Materials and Methods
Approval for the study was obtained from the Brigham and Women's Hospital's Institutional Review Board.
Study population and data collection
The data for these analyses were collected from couples undergoing treatment for infertility from 1994 to 2003 at three IVF clinics in the greater Boston area as part of a collaborative prospective cohort study. The original study population included 2687 couples undergoing assisted reproductive treatment (ART) for up to six cycles. Those whose treatment included the use of donor gametes were ineligible. Non-IVF cycles (such as GIFT or cryo-embryo transfer cycles) were excluded from this analysis. After additionally excluding women with previous IVF history, no IVF cycles, and missing exposure or cycle outcome information, the analytic dataset consisted of information from 2474 couples who contributed 4716 cycles.

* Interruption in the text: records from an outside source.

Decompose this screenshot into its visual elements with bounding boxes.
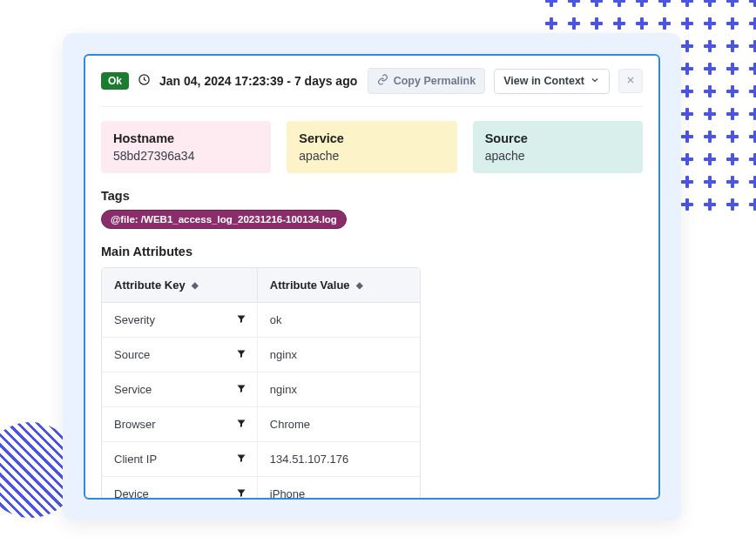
- source-label: Source: [485, 131, 631, 145]
- attribute-value-cell: 134.51.107.176: [258, 442, 420, 477]
- filter-icon[interactable]: [236, 453, 246, 466]
- tag-pill[interactable]: @file: /WEB1_access_log_20231216-100134.…: [101, 210, 347, 229]
- service-label: Service: [299, 131, 444, 145]
- attributes-table: Attribute Key ◆ Attribute Value ◆ Severi…: [101, 267, 421, 500]
- sort-icon: ◆: [192, 280, 199, 290]
- hostname-value: 58bd27396a34: [113, 149, 259, 163]
- copy-permalink-label: Copy Permalink: [394, 75, 476, 87]
- close-icon: [625, 75, 636, 88]
- source-value: apache: [485, 149, 631, 163]
- status-badge: Ok: [101, 72, 129, 90]
- timestamp-text: Jan 04, 2024 17:23:39 - 7 days ago: [159, 74, 359, 88]
- filter-icon[interactable]: [236, 313, 246, 326]
- attribute-value-cell: ok: [258, 303, 420, 338]
- service-box[interactable]: Service apache: [287, 121, 456, 173]
- attribute-key-cell: Device: [102, 477, 258, 500]
- copy-permalink-button[interactable]: Copy Permalink: [368, 68, 485, 94]
- filter-icon[interactable]: [236, 487, 246, 500]
- filter-icon[interactable]: [236, 348, 246, 361]
- source-box[interactable]: Source apache: [473, 121, 643, 173]
- col-attribute-value-label: Attribute Value: [270, 278, 350, 292]
- col-attribute-value[interactable]: Attribute Value ◆: [258, 268, 420, 303]
- table-row: BrowserChrome: [102, 407, 420, 442]
- tags-title: Tags: [101, 189, 643, 203]
- attribute-key-cell: Service: [102, 372, 258, 407]
- attribute-value-cell: nginx: [258, 338, 420, 372]
- attribute-value-cell: iPhone: [258, 477, 420, 500]
- view-in-context-dropdown[interactable]: View in Context: [494, 69, 610, 94]
- table-row: DeviceiPhone: [102, 477, 420, 500]
- main-attributes-title: Main Attributes: [101, 245, 643, 258]
- attribute-key-cell: Source: [102, 338, 258, 372]
- col-attribute-key-label: Attribute Key: [114, 278, 186, 292]
- hostname-box[interactable]: Hostname 58bd27396a34: [101, 121, 271, 173]
- attribute-value-cell: Chrome: [258, 407, 420, 442]
- col-attribute-key[interactable]: Attribute Key ◆: [102, 268, 258, 303]
- attribute-value-cell: nginx: [258, 372, 420, 407]
- clock-icon: [138, 73, 151, 90]
- sort-icon: ◆: [356, 280, 363, 290]
- view-in-context-label: View in Context: [503, 75, 584, 87]
- info-row: Hostname 58bd27396a34 Service apache Sou…: [101, 121, 643, 173]
- attribute-key-cell: Browser: [102, 407, 258, 442]
- attribute-key-cell: Severity: [102, 303, 258, 338]
- link-icon: [377, 74, 388, 88]
- card-header: Ok Jan 04, 2024 17:23:39 - 7 days ago Co…: [101, 68, 643, 107]
- filter-icon[interactable]: [236, 418, 246, 431]
- close-button[interactable]: [618, 69, 643, 93]
- filter-icon[interactable]: [236, 383, 246, 396]
- chevron-down-icon: [590, 75, 600, 88]
- service-value: apache: [299, 149, 444, 163]
- table-row: Client IP134.51.107.176: [102, 442, 420, 477]
- log-detail-card: Ok Jan 04, 2024 17:23:39 - 7 days ago Co…: [84, 54, 660, 500]
- table-row: Sourcenginx: [102, 338, 420, 372]
- outer-panel: Ok Jan 04, 2024 17:23:39 - 7 days ago Co…: [63, 33, 681, 520]
- attributes-table-body: SeverityokSourcenginxServicenginxBrowser…: [102, 303, 420, 500]
- hostname-label: Hostname: [113, 131, 259, 145]
- table-row: Servicenginx: [102, 372, 420, 407]
- table-row: Severityok: [102, 303, 420, 338]
- attribute-key-cell: Client IP: [102, 442, 258, 477]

The primary aim of this cohort study was to identify predictors of IVF outcomes, with caffeine use being one of the characteristics evaluated a priori. Couples consented to review of their medical records and completed a self-administered questionnaire (one for women and one for men) prior to starting infertility treatment. All survey information was obtained prior to starting the first IVF cycle and thus prior to knowledge of the IVF cycle outcomes. Sixty-five percent of couples agreed to participate in the study. The study questionnaire included questions about medical, environmental, and lifestyle factors.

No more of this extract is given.